YOUR GOAL.
Which lines of the data contain the string "Abril"? Show each of them.

Page-level text extractions:
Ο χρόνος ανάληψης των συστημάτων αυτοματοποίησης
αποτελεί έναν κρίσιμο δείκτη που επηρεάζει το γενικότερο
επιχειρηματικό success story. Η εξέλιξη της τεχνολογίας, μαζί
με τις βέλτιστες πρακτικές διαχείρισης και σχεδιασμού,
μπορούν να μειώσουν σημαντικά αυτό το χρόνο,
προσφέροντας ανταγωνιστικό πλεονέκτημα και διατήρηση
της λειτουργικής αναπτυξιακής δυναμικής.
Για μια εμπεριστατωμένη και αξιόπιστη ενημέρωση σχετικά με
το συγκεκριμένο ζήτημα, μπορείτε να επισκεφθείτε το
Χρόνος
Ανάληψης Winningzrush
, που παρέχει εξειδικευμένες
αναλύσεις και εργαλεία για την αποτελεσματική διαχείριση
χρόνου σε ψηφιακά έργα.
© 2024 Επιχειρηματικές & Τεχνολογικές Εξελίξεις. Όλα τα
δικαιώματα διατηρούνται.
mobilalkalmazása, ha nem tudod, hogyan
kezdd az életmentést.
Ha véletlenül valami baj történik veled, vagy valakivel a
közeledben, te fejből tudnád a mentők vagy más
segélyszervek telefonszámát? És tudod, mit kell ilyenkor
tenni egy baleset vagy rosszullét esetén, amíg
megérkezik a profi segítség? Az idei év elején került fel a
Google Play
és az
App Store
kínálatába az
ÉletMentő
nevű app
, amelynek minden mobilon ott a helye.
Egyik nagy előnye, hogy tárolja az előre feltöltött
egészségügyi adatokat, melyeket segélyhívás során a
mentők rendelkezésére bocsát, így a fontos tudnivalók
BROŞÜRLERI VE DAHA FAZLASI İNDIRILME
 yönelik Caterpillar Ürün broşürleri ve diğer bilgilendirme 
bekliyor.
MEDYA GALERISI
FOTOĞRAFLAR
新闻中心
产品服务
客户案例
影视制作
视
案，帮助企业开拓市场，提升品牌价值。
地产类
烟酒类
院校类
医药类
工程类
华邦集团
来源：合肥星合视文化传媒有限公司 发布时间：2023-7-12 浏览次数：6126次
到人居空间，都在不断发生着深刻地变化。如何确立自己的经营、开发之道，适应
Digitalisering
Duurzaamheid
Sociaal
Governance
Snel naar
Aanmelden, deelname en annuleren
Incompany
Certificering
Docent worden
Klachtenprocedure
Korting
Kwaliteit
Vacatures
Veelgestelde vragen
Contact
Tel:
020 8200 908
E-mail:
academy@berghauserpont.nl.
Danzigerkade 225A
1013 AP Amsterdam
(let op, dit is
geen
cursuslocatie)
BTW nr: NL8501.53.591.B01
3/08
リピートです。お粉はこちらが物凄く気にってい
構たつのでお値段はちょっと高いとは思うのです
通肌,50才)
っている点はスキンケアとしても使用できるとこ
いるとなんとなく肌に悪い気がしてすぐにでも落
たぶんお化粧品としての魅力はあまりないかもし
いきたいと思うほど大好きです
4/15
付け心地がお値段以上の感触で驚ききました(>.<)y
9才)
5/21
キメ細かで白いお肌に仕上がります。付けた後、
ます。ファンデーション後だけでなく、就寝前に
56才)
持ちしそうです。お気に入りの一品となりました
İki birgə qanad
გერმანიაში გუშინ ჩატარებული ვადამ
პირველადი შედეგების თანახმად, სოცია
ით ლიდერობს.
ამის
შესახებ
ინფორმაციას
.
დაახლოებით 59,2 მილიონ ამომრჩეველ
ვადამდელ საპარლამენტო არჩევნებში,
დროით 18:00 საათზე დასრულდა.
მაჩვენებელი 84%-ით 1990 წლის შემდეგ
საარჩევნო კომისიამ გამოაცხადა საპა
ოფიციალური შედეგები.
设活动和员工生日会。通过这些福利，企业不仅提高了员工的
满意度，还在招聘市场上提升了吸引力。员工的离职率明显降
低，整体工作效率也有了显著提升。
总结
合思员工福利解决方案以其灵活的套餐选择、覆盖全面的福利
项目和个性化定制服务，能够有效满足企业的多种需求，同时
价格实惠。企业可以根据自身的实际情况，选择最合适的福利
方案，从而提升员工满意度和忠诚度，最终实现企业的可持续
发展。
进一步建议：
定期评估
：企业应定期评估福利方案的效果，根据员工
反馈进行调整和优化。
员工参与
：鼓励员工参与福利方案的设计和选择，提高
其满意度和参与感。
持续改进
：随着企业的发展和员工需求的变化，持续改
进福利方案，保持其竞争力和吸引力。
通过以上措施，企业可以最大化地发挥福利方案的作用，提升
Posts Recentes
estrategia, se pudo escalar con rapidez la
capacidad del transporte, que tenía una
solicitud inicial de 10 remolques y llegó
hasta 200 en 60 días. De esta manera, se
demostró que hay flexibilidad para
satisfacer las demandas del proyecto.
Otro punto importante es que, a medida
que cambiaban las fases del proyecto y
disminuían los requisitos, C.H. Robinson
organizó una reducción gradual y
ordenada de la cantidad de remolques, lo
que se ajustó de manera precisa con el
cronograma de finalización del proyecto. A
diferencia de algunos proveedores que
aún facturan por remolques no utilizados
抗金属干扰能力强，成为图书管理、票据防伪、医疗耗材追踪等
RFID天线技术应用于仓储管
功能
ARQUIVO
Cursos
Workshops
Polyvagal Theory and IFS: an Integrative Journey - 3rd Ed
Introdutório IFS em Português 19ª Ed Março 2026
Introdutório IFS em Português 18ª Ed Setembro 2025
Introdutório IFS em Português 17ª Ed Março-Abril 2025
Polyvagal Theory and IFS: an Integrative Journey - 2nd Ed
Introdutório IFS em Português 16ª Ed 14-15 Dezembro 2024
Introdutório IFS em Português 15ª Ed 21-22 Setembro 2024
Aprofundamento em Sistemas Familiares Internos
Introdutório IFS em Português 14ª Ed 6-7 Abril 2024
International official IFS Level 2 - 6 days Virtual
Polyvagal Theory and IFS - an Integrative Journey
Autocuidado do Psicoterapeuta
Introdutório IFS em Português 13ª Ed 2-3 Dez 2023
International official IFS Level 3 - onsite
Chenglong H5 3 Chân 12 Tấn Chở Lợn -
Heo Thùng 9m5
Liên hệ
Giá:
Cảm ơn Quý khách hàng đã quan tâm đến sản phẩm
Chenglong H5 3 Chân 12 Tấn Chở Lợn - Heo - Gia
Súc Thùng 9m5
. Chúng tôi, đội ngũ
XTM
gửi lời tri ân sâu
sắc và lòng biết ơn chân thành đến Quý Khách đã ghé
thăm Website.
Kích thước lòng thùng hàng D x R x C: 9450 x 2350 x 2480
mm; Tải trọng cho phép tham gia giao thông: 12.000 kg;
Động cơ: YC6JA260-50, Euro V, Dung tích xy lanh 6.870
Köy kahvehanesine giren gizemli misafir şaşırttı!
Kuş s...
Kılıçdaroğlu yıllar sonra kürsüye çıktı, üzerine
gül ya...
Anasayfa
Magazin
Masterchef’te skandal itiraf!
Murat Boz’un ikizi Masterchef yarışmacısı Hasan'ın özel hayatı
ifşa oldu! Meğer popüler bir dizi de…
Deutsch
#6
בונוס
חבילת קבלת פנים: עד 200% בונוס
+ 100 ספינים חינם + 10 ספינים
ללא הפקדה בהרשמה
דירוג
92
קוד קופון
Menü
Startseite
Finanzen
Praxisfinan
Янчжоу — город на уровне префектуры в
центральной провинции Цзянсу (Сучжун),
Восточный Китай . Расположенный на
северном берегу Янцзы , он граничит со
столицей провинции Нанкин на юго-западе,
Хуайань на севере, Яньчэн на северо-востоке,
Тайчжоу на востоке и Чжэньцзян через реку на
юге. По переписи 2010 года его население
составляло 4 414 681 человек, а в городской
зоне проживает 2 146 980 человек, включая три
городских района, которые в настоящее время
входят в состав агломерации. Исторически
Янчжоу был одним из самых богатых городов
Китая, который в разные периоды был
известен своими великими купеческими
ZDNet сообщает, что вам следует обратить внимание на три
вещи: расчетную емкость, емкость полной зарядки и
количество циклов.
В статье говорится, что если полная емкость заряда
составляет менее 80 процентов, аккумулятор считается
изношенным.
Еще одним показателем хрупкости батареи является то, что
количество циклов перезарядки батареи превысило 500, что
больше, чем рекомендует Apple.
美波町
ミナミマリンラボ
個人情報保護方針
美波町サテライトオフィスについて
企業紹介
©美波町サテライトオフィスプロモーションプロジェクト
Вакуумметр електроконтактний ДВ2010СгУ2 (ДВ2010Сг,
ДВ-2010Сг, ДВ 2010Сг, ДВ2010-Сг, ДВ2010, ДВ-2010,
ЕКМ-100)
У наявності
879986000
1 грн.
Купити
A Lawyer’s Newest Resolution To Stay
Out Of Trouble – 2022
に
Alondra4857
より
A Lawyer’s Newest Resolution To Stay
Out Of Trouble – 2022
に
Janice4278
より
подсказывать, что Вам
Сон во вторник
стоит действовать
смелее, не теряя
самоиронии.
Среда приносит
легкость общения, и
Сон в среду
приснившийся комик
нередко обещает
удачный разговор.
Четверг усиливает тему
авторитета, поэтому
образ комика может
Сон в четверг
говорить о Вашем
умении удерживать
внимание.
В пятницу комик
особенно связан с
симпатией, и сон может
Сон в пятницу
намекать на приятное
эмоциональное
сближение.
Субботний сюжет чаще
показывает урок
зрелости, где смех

RESULT OF THE EXERCISE.
Introdutório IFS em Português 17ª Ed Março-Abril 2025
Introdutório IFS em Português 14ª Ed 6-7 Abril 2024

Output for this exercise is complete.